New York theater is back, as is Satter. Earlier this summer, it was announced that “Is This A Room” was headed to the Lyceum Theatre on Broadway. The cast went back into rehearsal earlier this month; currently in previews, the show will open on Oct. 11.
“It was surprisingly emotional,” says Satter of returning to the theater. “There’s this surreality of being back, doing the show and sort of as if nothing’s stopped,” she adds. “Everyone is, like, I cannot believe we’re here.”
The moratorium on live theater had its upsides: a renewed appreciation for live audiences and time for the work to deepen. “After two weeks in the rehearsal room, watching [the cast] after a year and a half away…I was, like, ‘This is the best they’ve ever done it,’” Satter says. “It’s almost like it marinated in their bodies and blood and hearts, and that’s coming out in even richer and more natural performances.”
Another upside of the pause was that for the first time, lead actress Emily Davis was able to speak directly with Winner, who was released from prison in June. “Emily has talked about it as this almost ‘ghost presence’ we’ve projected onto and thought so much about. We were in touch with her family, but never Reality herself,” Satter says. “And that feels like a pretty big, important, new part of what this iteration holds.”
Like many Americans, Satter knew the name “Reality Winner” but was unfamiliar with the specifics of who she was or what had happened when she happened upon an article about the whistleblower several years ago. Satter was struck by the photo of a young blonde girl in jean shorts and wearing a Pikachu hoodie that accompanied the article. “I was like — that’s the girl who leaked stuff?” says Satter, who then clicked on an FBI transcript of Winner’s interrogation. “The details of her life and that first read [of the transcript] were blowing my mind. It was this person who had served in our military, owned a bunch of guns — but also did yoga and fostered animals. I was, like, whoa, here’s this Millennial patriot who really cares about our country. All in this blonde jean-shorted package.”

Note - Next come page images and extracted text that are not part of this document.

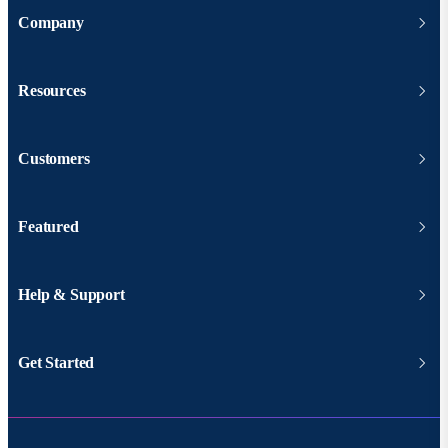
Company
Resources
Customers
Featured
Help & Support
Get Started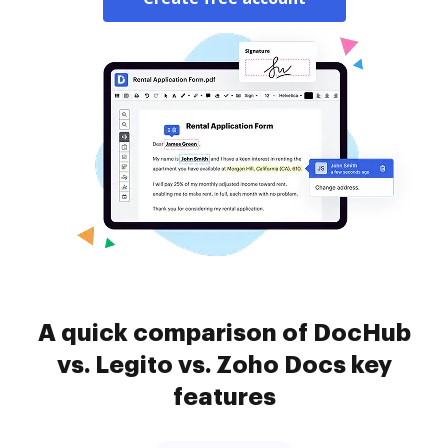
A quick comparison of DocHub
vs. Legito vs. Zoho Docs key
features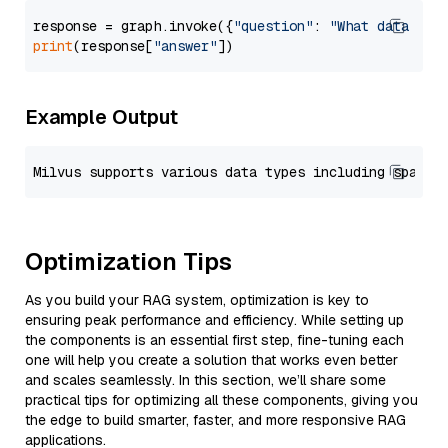
response = graph.invoke({
"question"
: 
"What data typ
print
(response[
"answer"
Example Output
Optimization Tips
As you build your RAG system, optimization is key to
ensuring peak performance and efficiency. While setting up
the components is an essential first step, fine-tuning each
one will help you create a solution that works even better
and scales seamlessly. In this section, we’ll share some
practical tips for optimizing all these components, giving you
the edge to build smarter, faster, and more responsive RAG
applications.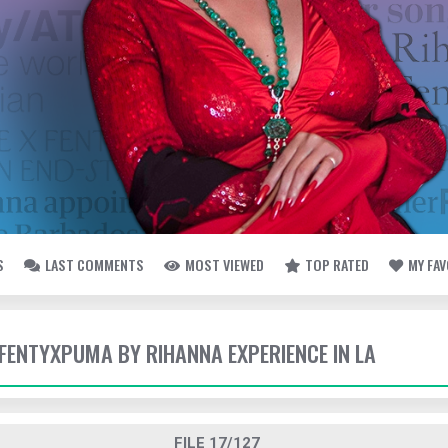
S
LAST COMMENTS
MOST VIEWED
TOP RATED
MY FA
- FENTYXPUMA BY RIHANNA EXPERIENCE IN LA
FILE 17/127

Satter was struck by how much the FBI document read like a script for a play, down to capturing coughs and stutters. “It listed participants where it would normally say characters and it was, like, ‘Agent Garrick, Reality Winner, Agent Taylor, Unknown Male,’” says Satter, adding that the transcript read like a thriller.

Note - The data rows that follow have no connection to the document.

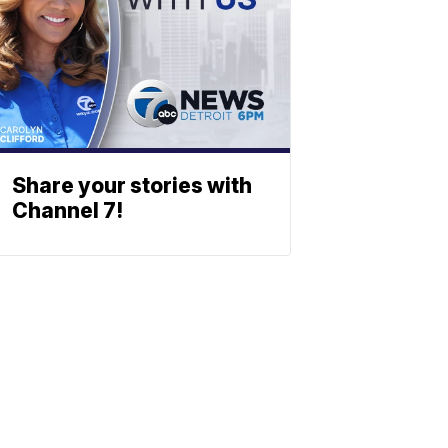
Share your stories with
Channel 7!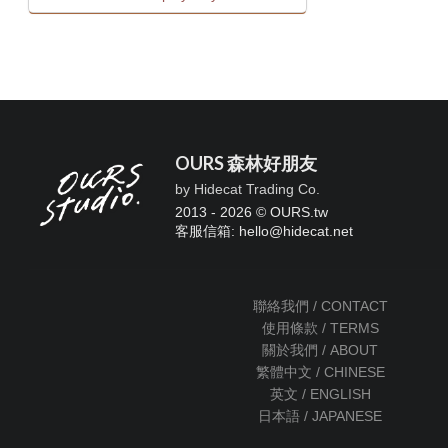
OURS 森林好朋友
by Hidecat Trading Co.
2013 - 2026 © OURS.tw
客服信箱: hello
@
hidecat.net
聯絡我們 / CONTACT
使用條款 / TERMS
關於我們 / ABOUT
繁體中文 / CHINESE
英文 / ENGLISH
日本語 / JAPANESE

“Clearly s–t had gone down, and you’re watching her deal with that, second by second, as they all know her life is going to change. When did they get her? And then they’re talking about cats. I’m, like, what is happening?” The final a-ha moment was when Satter realized that Davis, a longtime collaborator, resembled Winner in appearance.
“We treated it canonically, like Shakespeare. We have to do all of this. We can’t make any cuts. The integrity of this is if we show it, we can’t try to manipulate it,” says Satter of her approach to the source material. “The strongest thing we could do with this work, even politically, was to start at the beginning and be, like, this happened.”